TTSN is a major initiative of the Centers for Disease Control and Prevention and the United Network for Organ Sharing. The system is expected to be in place in early 2008.
“This system will allow individual clinicians to query a database to ask questions regarding adverse reactions in other recipients of organs from the same donor,” said Jay Fishman, MD, associate professor of medicine at Harvard Medical School in Boston and the director of the Transplant Infectious Disease and Compromised Host Program at Massachusetts General Hospital in Boston. “We are very excited. We should be able to track specific syndromes, such as encephalitis, or by specific microbiologic diagnosis. In terms of specific microbiologic diagnoses, we will be able to better track West Nile virus, or even more common things like streptococcus.”
Speaking here at the 44th annual meeting of the Infectious Diseases Society of America, he presented an overview on TTSN and how it may benefit the transplant community. The system will not only improve communication among institutions, public health authorities, and individual clinicians, but it also would give a much more accurate picture of donor-derived infections on a nationwide scale, he stressed.
Dr. Fishman, who is also the past president of the American Society of Transplantation, said that with this new system, transplant recipients may actually serve as “sentinels” for new infectious disease outbreaks, emerging infections, and even possibly bioterrorism. In the future, rapid donor screening may be available for such things as Eastern equine en-cephalitis, Japanese encephalitis, dengue, and the avian flu.
He said he hopes that in the next 12 to 24 months clinicians will have “rapid multiplex diagnostics” that make it possible to test for multiple organisms simultaneously. He envisions results from these molecular-based tests becoming available within a few hours. These molecular tests might replace serologic tests or some antibody-based tests. The widespread use of these tests, in conjunction with the TTSN, may make it possible to detect and treat infections much more rapidly and aggressively.

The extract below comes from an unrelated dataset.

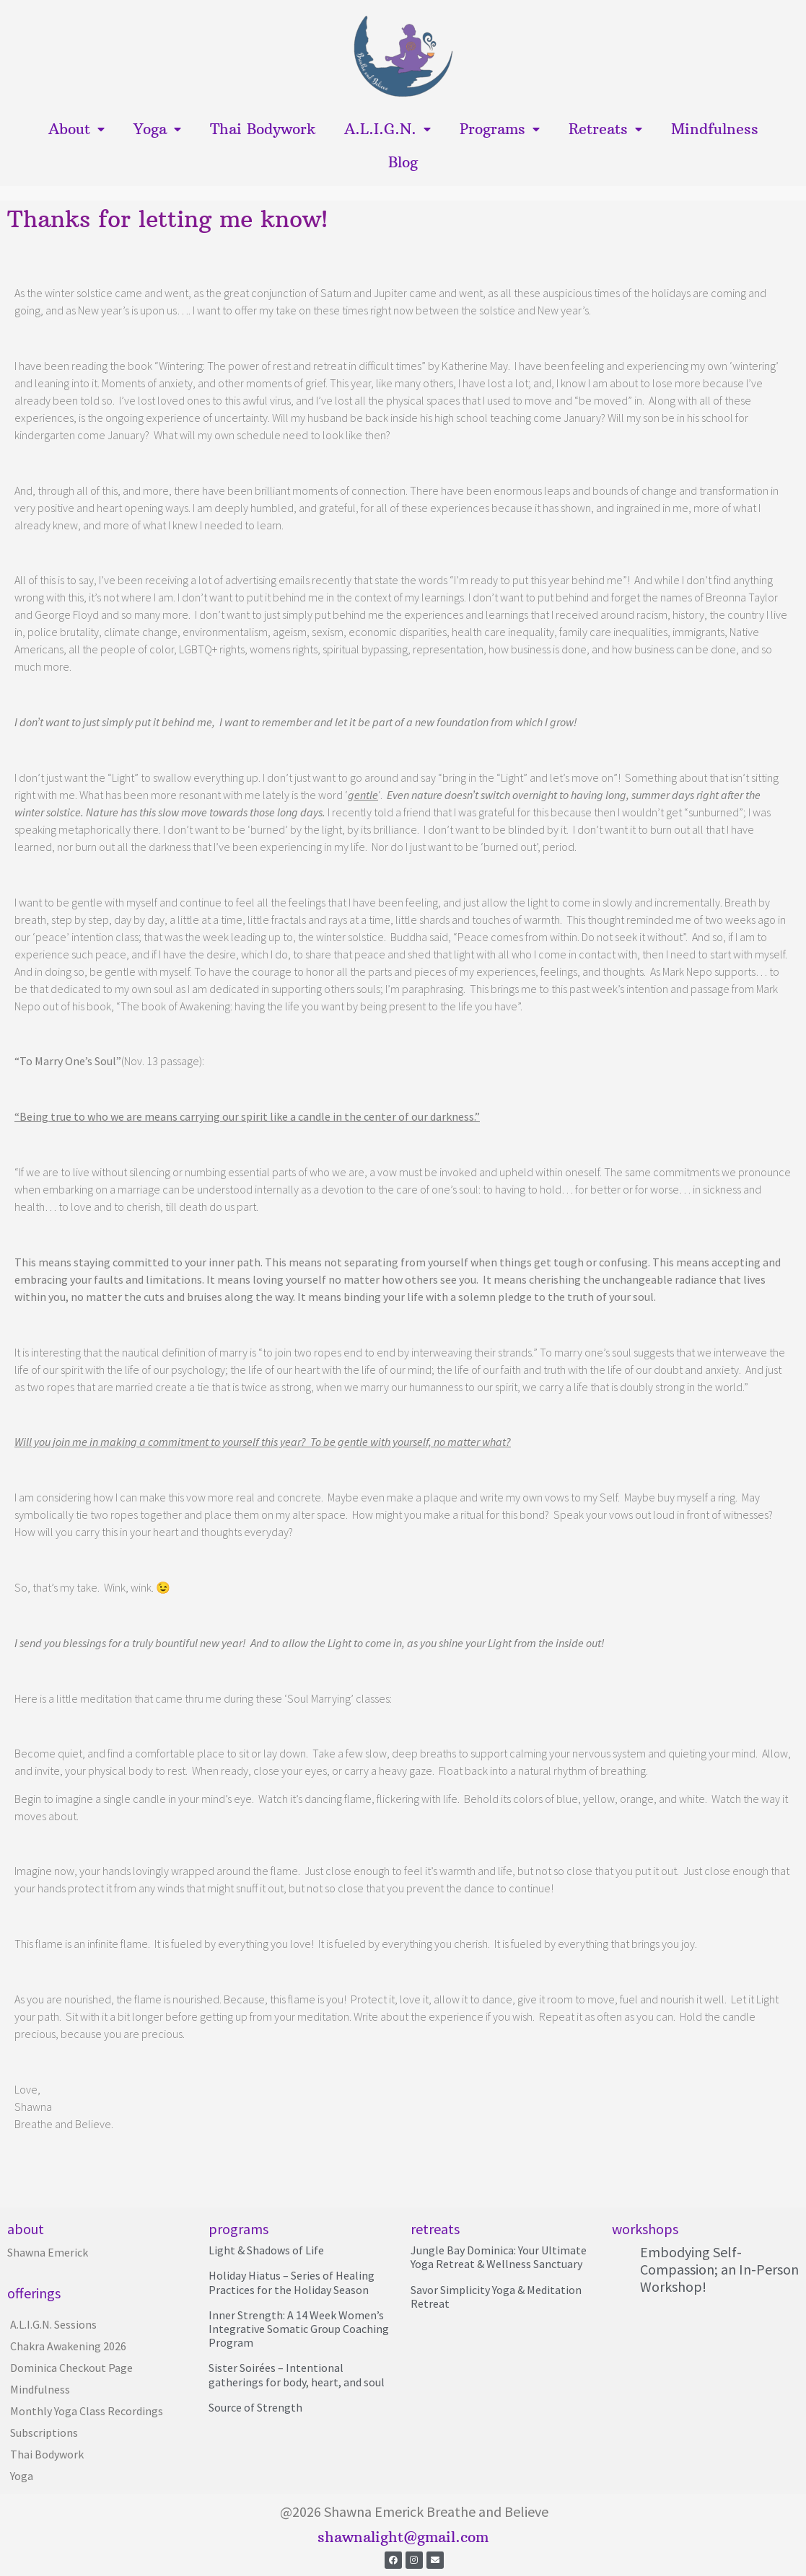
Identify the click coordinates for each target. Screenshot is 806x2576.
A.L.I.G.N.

“For example, serologic tests don’t always turn positive quickly enough in immunosuppressed in-dividuals. If someone is infected with hepatitis C, they may not seroconvert for three weeks, and during that time they may transmit viral infection. It is very important to avoid that,” Dr. Fishman said. “Currently, there are a number of companies that are developing molecular-based tests and the first ones should roll out within the next year or so.”
The TTSN may benefit kidney/ pancreas transplantation programs in particular because the pancreas, like the lungs and heart, is quite fragile. The pancreas requires transplantation faster than the kidneys. Through improved diagnostic assays it may be possible to tailor the medical management of these patients in a way that has not been possible in the past.
For example, if a donor of a pancreas had been exposed to a pathogen prior to transplantation, the TTSN will rapidly notify the recipient’s physicians so they can provide prophylactic antimicrobial therapy. “Bacterial or fungal infections, though rare, remain much more likely than West Nile virus or Chagas’ disease,” Dr. Fishman explained. “And for these infections, we have excellent antimicrobial agents that will allow us to prevent invasive infection. We just need to know when to deploy them and in whom.”